An article published by Aniruddha Nazre in the engineering journal Polymer Engineering and Science [August 2004Polymer Engineering and Science 35(24): pages 1972 – 1978].

Thin‐film thermoplastic‐metal joining process for titanium to poly (ether-ketone-ether-ketone-ketone): Karthik Ramani, John Tagle, Aniruddha Nazre, Dale Swarts, Steve Lin.

The processing of high temperature thermoplastic polymers as a hot melt adhesive is one means of joining thermoplastics to metals. The present study establishes the role of processing in thermoplastic joining of a titanium alloy (Ti-6A1-4V) using thin film poly(ether-ketone-ether-ketone-ketone) (PEKEKK).
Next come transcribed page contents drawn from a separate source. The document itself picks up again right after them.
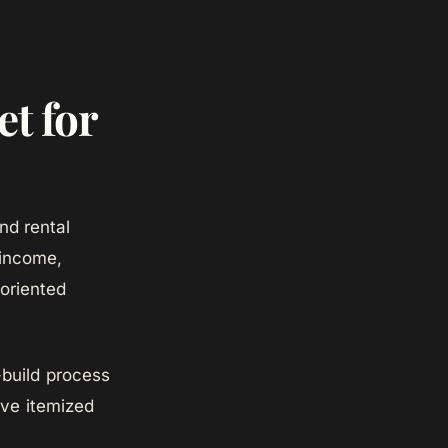
t for
nd rental
 income,
-oriented
build process
ve itemized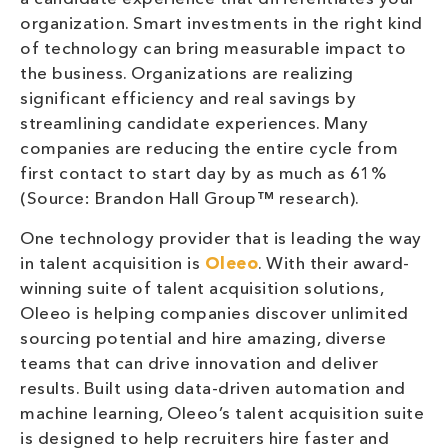
organization. Smart investments in the right kind
of technology can bring measurable impact to
the business. Organizations are realizing
significant efficiency and real savings by
streamlining candidate experiences. Many
companies are reducing the entire cycle from
first contact to start day by as much as 61%
(Source: Brandon Hall Group™ research).
One technology provider that is leading the way
in talent acquisition is
Oleeo
. With their award-
winning suite of talent acquisition solutions,
Oleeo is helping companies discover unlimited
sourcing potential and hire amazing, diverse
teams that can drive innovation and deliver
results. Built using data-driven automation and
machine learning, Oleeo’s talent acquisition suite
is designed to help recruiters hire faster and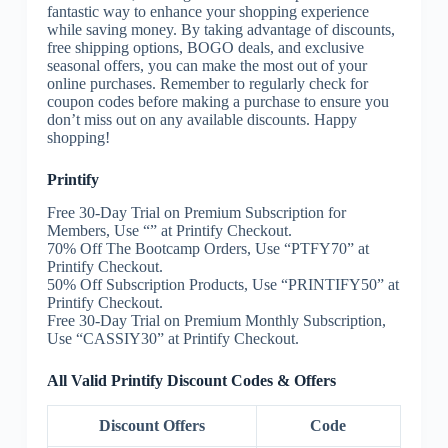
fantastic way to enhance your shopping experience
while saving money. By taking advantage of discounts,
free shipping options, BOGO deals, and exclusive
seasonal offers, you can make the most out of your
online purchases. Remember to regularly check for
coupon codes before making a purchase to ensure you
don’t miss out on any available discounts. Happy
shopping!
Printify
Free 30-Day Trial on Premium Subscription for
Members, Use “” at Printify Checkout.
70% Off The Bootcamp Orders, Use “PTFY70” at
Printify Checkout.
50% Off Subscription Products, Use “PRINTIFY50” at
Printify Checkout.
Free 30-Day Trial on Premium Monthly Subscription,
Use “CASSIY30” at Printify Checkout.
All Valid Printify Discount Codes & Offers
Discount Offers
Code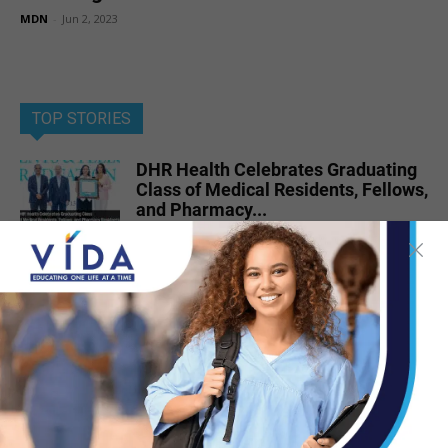
MDN
-
Jun 2, 2023
TOP STORIES
DHR Health Celebrates Graduating
Class of Medical Residents, Fellows,
and Pharmacy...
Jun 17, 2026
DHR Health Neuroscience Institute
Nationally Recognized for
Commitment to Excellence in...
Jul 15, 2026
Dr. Michael Seawell Discusses
Renal Denervation for Difficult-to-
Control High Blood Pressure
Jun 23, 2026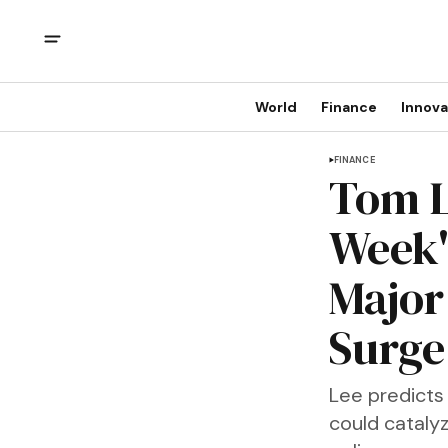
World
Finance
Innova
FINANCE
Tom L
Week'
Major
Surge
Lee predicts 
could catalyz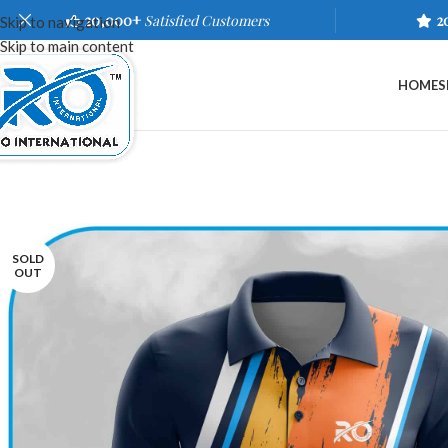
20,000+
Satisfied Customers
2
Skip to navigation
Skip to main content
HOME
S
SOLD
OUT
A design of experiments (DOE) was performed to determine the effects of the soak above melt temperature (Tm = 380°C), hold at the isothermal recrystallization temperature (Tiso = ∼ 340°C) and cooling rates on the joint strength, Extended soak times are required to remove the residual spherulitic crystallinity in the polymeric adhesive. Whit the elimination of the residual crystallinity, high-strength transcrystalline regions are enhanced at the polymer-metal interface during the hold time at Tiso and during cooling to ambient temperature. Average tensile strengths of 137 MPa were achieved, exceeding the bulk polymer tensile strength of 118 MPa by 16%, X-ray photoelectron spectroscopy (XPS) and scanning electron microscopy (SEM) show that extended soak times above Tm led to excessive polymer squeeze-out, resulting int he creation of strength-reducing shrink voids or unwetted regions. As a result, the failure mode of the joint, which was normally cohesive for high-strength joints, became a mix of cohesive and adhesive in parts with excessive polymer squeeze out.